Lebih lanjut, Hadian menyebut total nilai proyek dari dua sekolah tersebut mencapai sekitar Rp 2,5 miliar. Ia juga mengungkapkan bahwa terlapor mengaku pernah bertugas di Dinas PUPR dan BPBD, meski belakangan diketahui bertugas di tingkat kecamatan. Hingga kini, sejak November 2025, proyek tersebut tidak pernah terealisasi.
"Saya percaya karena kontrak ditandatangani langsung di sekolah," tegasnya.
Dikonfirmasi secara terpisah, RS membantah tudingan sebagai pelaku utama dalam kasus tersebut. Ia mengklaim hanya berperan sebagai perantara antara pelapor dan pihak lain yang disebut berasal dari Cianjur.

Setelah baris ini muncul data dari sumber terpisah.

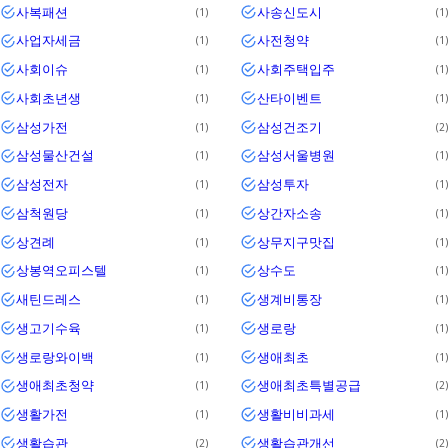
사복패션
사송신도시
1
1
사업자세금
사전청약
1
1
사회이슈
사회주택입주
1
1
사회초년생
산타이벤트
1
1
삼성가전
삼성건조기
1
2
삼성물산건설
삼성서울병원
1
1
삼성전자
삼성투자
1
1
삼척원당
상간자소송
1
1
상견례
상무지구맛집
1
1
상봉역오피스텔
상수도
1
1
새틴드레스
생계비통장
1
1
생고기수육
생로랑
1
1
생로랑와이백
생애최초
1
1
생애최초청약
생애최초특별공급
1
2
생활가전
생활비비과세
1
1
생활습관
생활습관개선
2
2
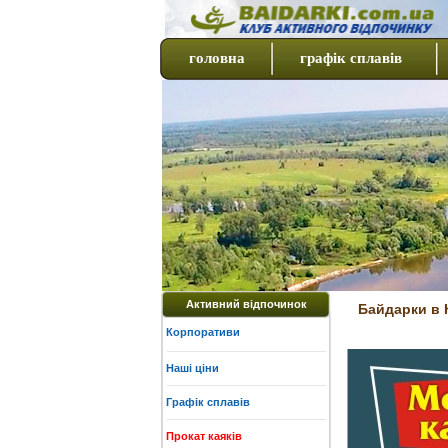
головна
графік сплавів
Активний відпочинок
Байдарки в К
Корпоративи
Наші ціни
Графік сплавів
Прокат каяків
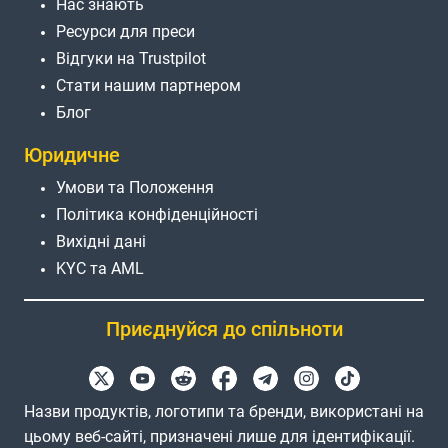
Нас знають
Ресурси для преси
Відгуки на Trustpilot
Стати нашим партнером
Блог
Юридичне
Умови та Положення
Політика конфіденційності
Вихідні дані
KYC та AML
Приєднуйся до спільноти
Назви продуктів, логотипи та бренди, використані на
цьому веб-сайті, призначені лише для ідентифікації.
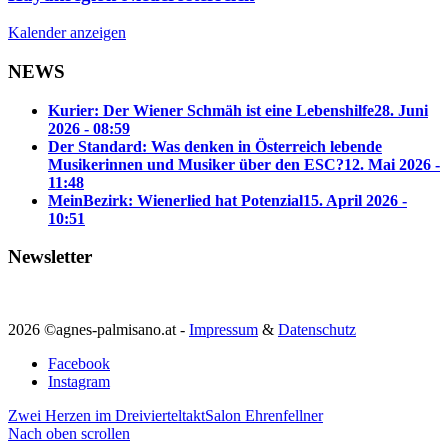
Kalender anzeigen
NEWS
Kurier: Der Wiener Schmäh ist eine Lebenshilfe
28. Juni
2026 - 08:59
Der Standard: Was denken in Österreich lebende
Musikerinnen und Musiker über den ESC?
12. Mai 2026 -
11:48
MeinBezirk: Wienerlied hat Potenzial
15. April 2026 -
10:51
Newsletter
2026 ©agnes-palmisano.at -
Impressum
&
Datenschutz
Facebook
Instagram
Zwei Herzen im Dreivierteltakt
Salon Ehrenfellner
Nach oben scrollen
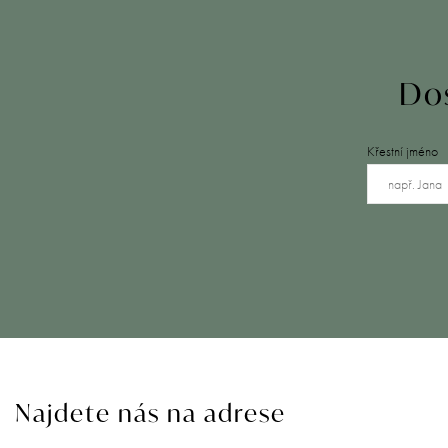
Dos
Křestní jméno
Najdete nás na adrese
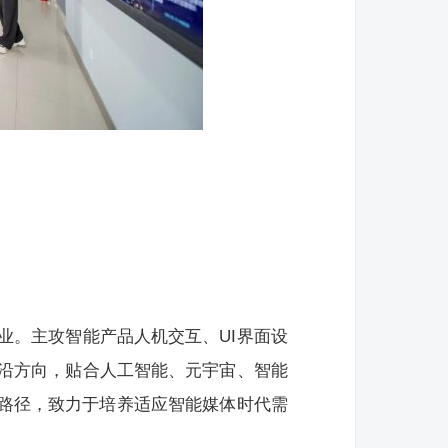
业。主攻智能产品人机交互、UI界面设
前沿方向，贴合人工智能、元宇宙、智能
维路径，致力于培养适应智能媒体时代需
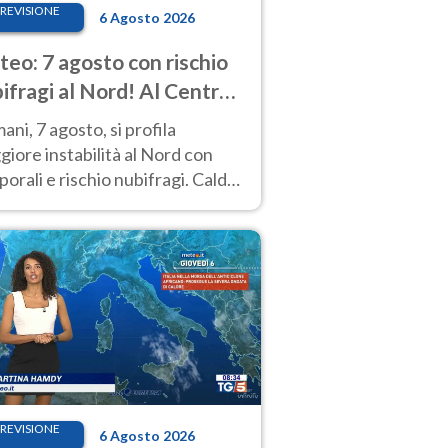
REVISIONE
6 Agosto 2026
eo: 7 agosto con rischio
ifragi al Nord! Al Centro-
 caldo estremo
ni, 7 agosto, si profila
iore instabilità al Nord con
orali e rischio nubifragi. Caldo
pre estremo al Centro-Sud. Le
isioni.
REVISIONE
6 Agosto 2026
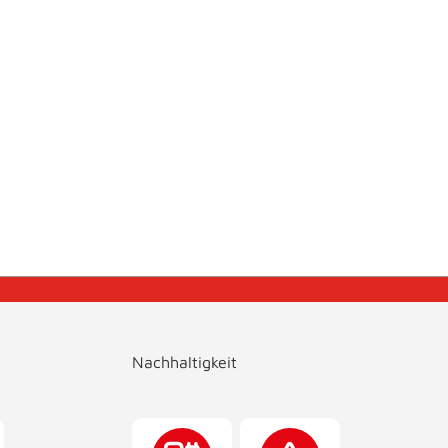
Nachhaltigkeit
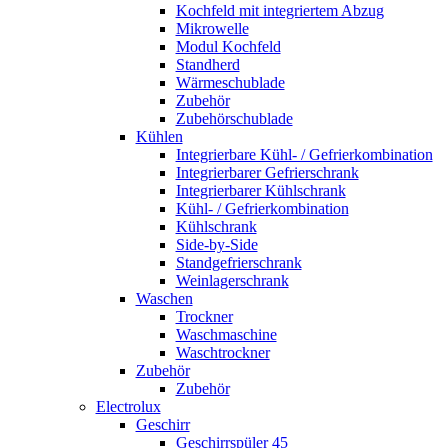
Kochfeld mit integriertem Abzug
Mikrowelle
Modul Kochfeld
Standherd
Wärmeschublade
Zubehör
Zubehörschublade
Kühlen
Integrierbare Kühl- / Gefrierkombination
Integrierbarer Gefrierschrank
Integrierbarer Kühlschrank
Kühl- / Gefrierkombination
Kühlschrank
Side-by-Side
Standgefrierschrank
Weinlagerschrank
Waschen
Trockner
Waschmaschine
Waschtrockner
Zubehör
Zubehör
Electrolux
Geschirr
Geschirrspüler 45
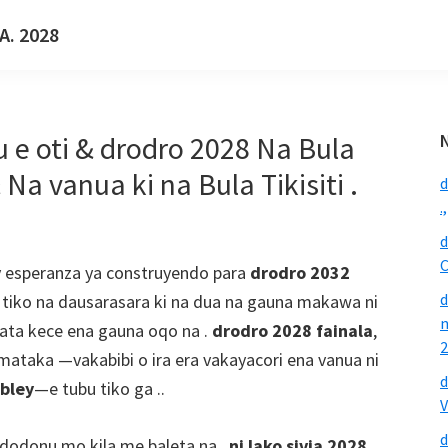
FA. 2028
 e oti & drodro 2028 Na Bula
 Na vanua ki na Bula Tikisiti .
d
.
d
C
y esperanza ya construyendo para
drodro 2032
d
ra tiko na dausarasara ki na dua na gauna makawa ni
n
mata kece ena gauna oqo na .
drodro 2028 fainala
,
2
 mataka —vakabibi o ira era vakayacori ena vanua ni
d
mbley
—e tubu tiko ga ..
V
d
 dodonu mo kila me baleta na .
ni lako sivia 2028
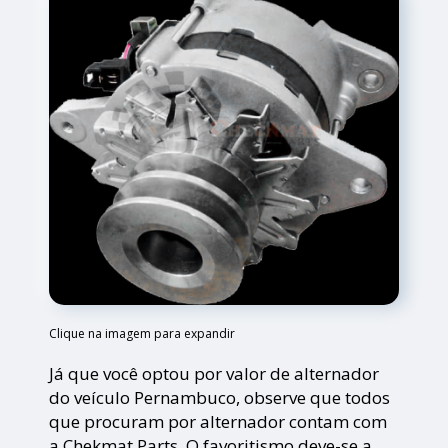
Clique na imagem para expandir
Já que você optou por valor de alternador
do veículo Pernambuco, observe que todos
que procuram por alternador contam com
a Chekmat Parts. O favoritismo deve-se a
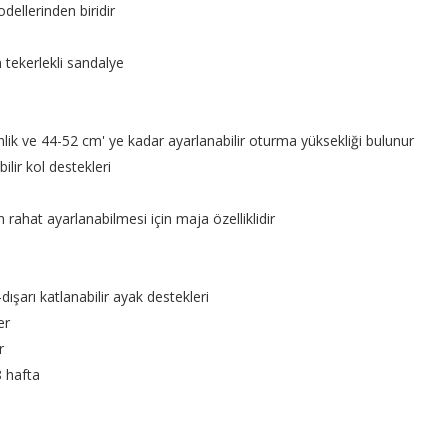
ellerinden biridir
tekerlekli sandalye
ik ve 44-52 cm' ye kadar ayarlanabilir oturma yüksekliği bulunur
ilir kol destekleri
 rahat ayarlanabilmesi için maja özelliklidir
i-dışarı katlanabilir ayak destekleri
er
r
8 hafta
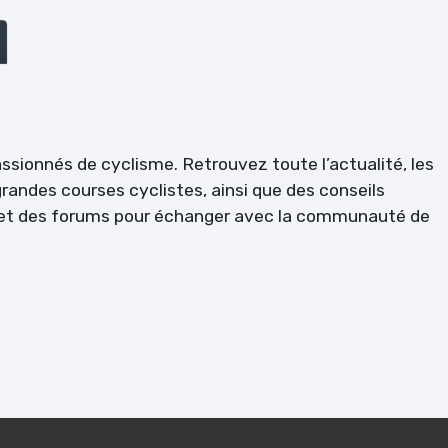
passionnés de cyclisme. Retrouvez toute l’actualité, les
randes courses cyclistes, ainsi que des conseils
l et des forums pour échanger avec la communauté de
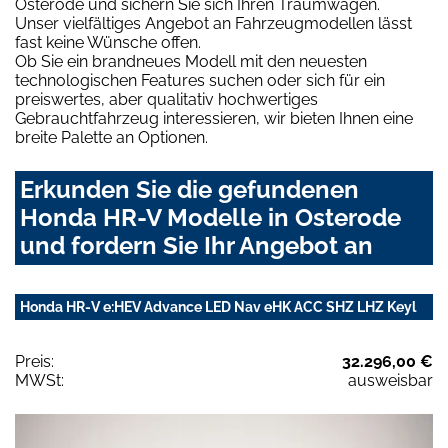
Osterode und sichern Sie sich Ihren Traumwagen.
Unser vielfältiges Angebot an Fahrzeugmodellen lässt
fast keine Wünsche offen.
Ob Sie ein brandneues Modell mit den neuesten
technologischen Features suchen oder sich für ein
preiswertes, aber qualitativ hochwertiges
Gebrauchtfahrzeug interessieren, wir bieten Ihnen eine
breite Palette an Optionen.
Erkunden Sie die gefundenen
Honda HR-V Modelle in Osterode
und fordern Sie Ihr Angebot an
Honda HR-V e:HEV Advance LED Nav eHK ACC SHZ LHZ Keyl
Preis:
32.296,00 €
MWSt:
ausweisbar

"Saya hanya perantara korban dan seseorang asal Cianjur, yang disebut sebagai pihak penerima dana," ucap RS.
RS menegaskan bahwa uang yang diserahkan pelapor tidak masuk ke dirinya, melainkan kepada pihak asal Cianjur tersebut. Ia juga mengaku diperkenalkan dengan orang tersebut dan diberi informasi terkait adanya pekerjaan proyek sekolah di wilayah Kabupaten Tasikmalaya.
"Saya juga menjadi korban penipuan. Orang tersebbut menyebut anggaran proyek akan cair pada Desember 2025, tapi hingga kini tak pernah terelisasi dan yang bersangkutan sudah tidak koperatif. Bukti transfer semuanya ada di saya. Saya hanya perantara," pungkasnya.